À l’heure où les débats se multiplient en Europe autour des questions de discrimination, de discours de haine et d’intégration, la lutte contre la haine et les discriminations visant les musulmans s’impose comme l’un des dossiers politiques et des droits humains auxquels les institutions de l’Union européenne accordent une attention croissante.
Alors que plusieurs rapports européens font état d’une hausse des actes de discrimination et de racisme visant les musulmans dans plusieurs États membres, la Commission européenne s’emploie à développer des politiques et des mécanismes destinés à promouvoir l’égalité, à soutenir les victimes et à lutter contre les discours de haine antimusulmans, tout en veillant à préserver l’équilibre entre la protection des droits fondamentaux et la liberté d’expression.
Dans cet entretien accordé à El Khabar, Mme Marion Lalisse, coordinatrice de la Commission européenne chargée de la lutte contre la haine et les discriminations visant les musulmans, revient sur le bilan de son action depuis sa prise de fonction, les principaux défis auxquels l’Union européenne est confrontée sur ce dossier, ainsi que sur le rôle de la législation européenne, des réseaux sociaux et de la société civile.
Elle évoque également les efforts déployés pour renforcer la confiance entre les institutions européennes et les citoyens musulmans et pour élaborer des politiques plus inclusives afin de lutter contre toutes les formes de racisme et de discrimination visant les musulmans.
Entretien réalisé par Abdelhakim Guemmaz
Quel bilan tirez-vous de votre mission depuis votre nomination comme coordinatrice européenne chargée de la lutte contre la haine et la discrimination à l'égard des musulmans?
Depuis ma nomination en 2023 comme coordinatrice de la Commission européenne, en charge de la lutte contre la haine envers les musulmans, nous avons parcouru beaucoup de chemin.
Tout d’abord, la Commission européenne a mis en place une coordination étroite avec les états européens et les organisations internationales avec trois réunions annuelles de coordinateurs, envoyés et ambassadeurs en 2024, 2025 et 2026. Ces réunions importantes ont permis de partager des informations sur la situation en Europe mais aussi de discuter de bonnes pratiques à répliquer. Nous avons également renforcé le dialogue avec des homologues et collègues canadiens, australiens, néozélandais et américains.

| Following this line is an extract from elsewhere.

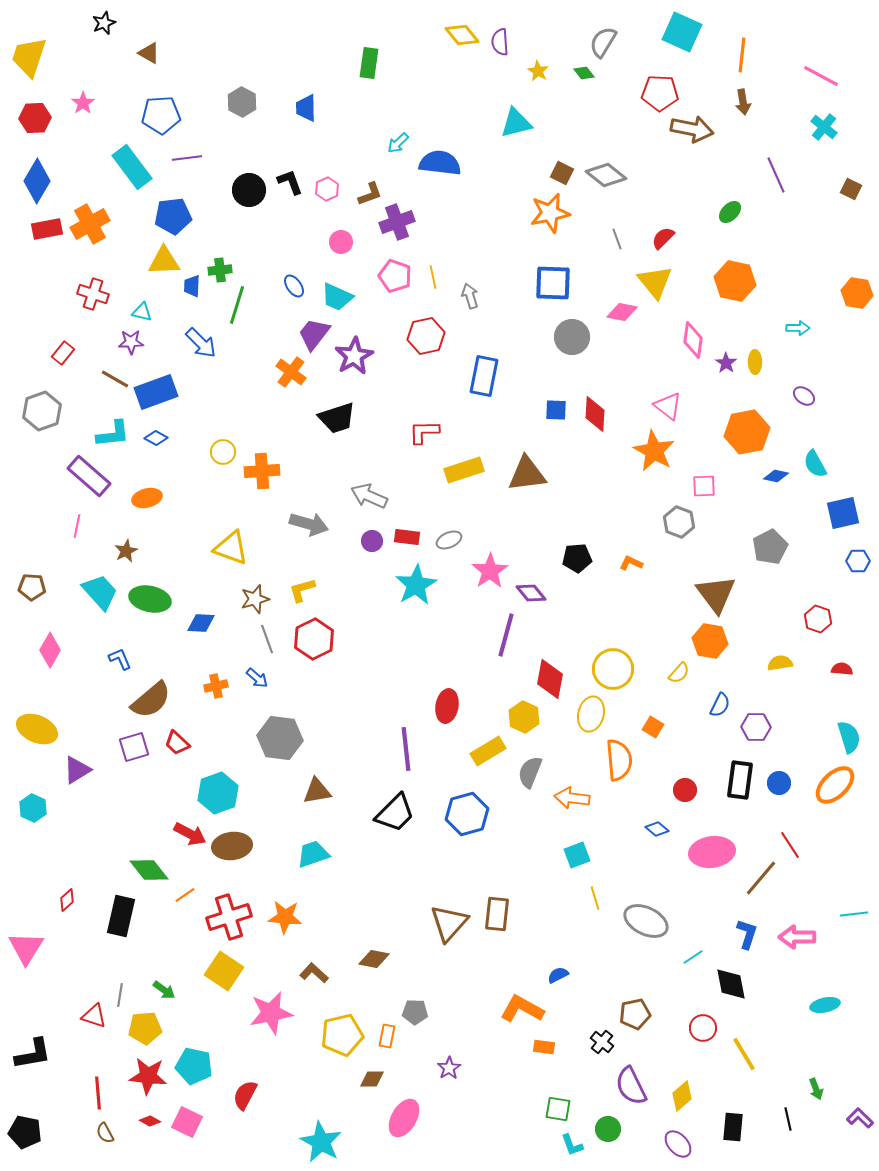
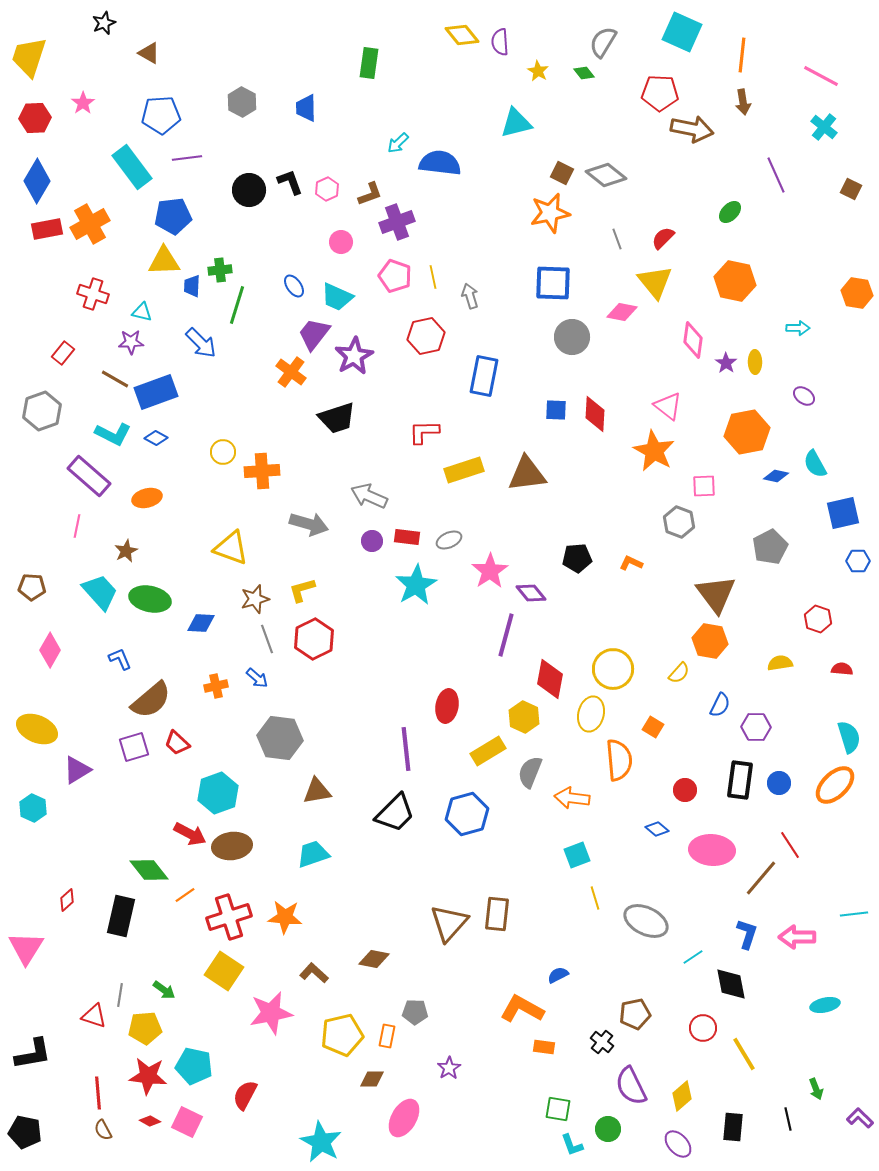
cyan L-shape at (113, 434): rotated 33 degrees clockwise
pink ellipse at (712, 852): moved 2 px up; rotated 12 degrees clockwise
brown semicircle at (105, 1133): moved 2 px left, 3 px up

De la même sorte, la lutte contre la haine envers les musulmans est maintenant un sujet fréquemment abordé dans des réunions de haut niveau, du conseil ou du parlement, sous notre impulsion.
Le dialogue avec la société civile y compris le monde académique a été un point clé de mon mandat. J’ai organisé de nombreuses consultations générales ou des réunions de travail plus spécifiques comme sur le rapport « Être musulman dans l’UE » de l’agence des droits fondamentaux de l’UE. Les partenaires associatifs et autres acteurs non gouvernementaux impliqués dans ce domaine ont bien accueillis les bénéfices de ce réseau et le partage d’informations.
Nous avons aussi renforcé le financement pour les initiatives de la société civile et des autorités avec des enveloppes dédiées à la lutte contre la haine envers les musulmans.
Comment définissez-vous l'islamophobie ou la haine des musulmans dans le contexte européen actuel ?
La haine ou le racisme envers les musulmans sont considérés comme une forme de racisme qui affecte non seulement les personnes musulmanes mais également les personnes qui sont perçues comme musulmanes mais qui peuvent être d’une autre religion ou conviction. Ces personnes peuvent être la cible d’hostilité, de violence, de discrimination, d’intolérance religieuse ou d’exclusion qui se manifestent aussi bien au niveau interpersonnel ou structurel. Comme dans d’autres formes de racisme, on parle d’un processus qui tend à réduire une population extrêmement diverse en une identité perçue comme unique, dotée de caractéristiques généralement perçues comme négatives. La haine ou le racisme antimusulman peut également avoir des conséquences sur des institutions, des bâtiments comme les mosquées ou les lieux de sépultures identifiés comme musulmans.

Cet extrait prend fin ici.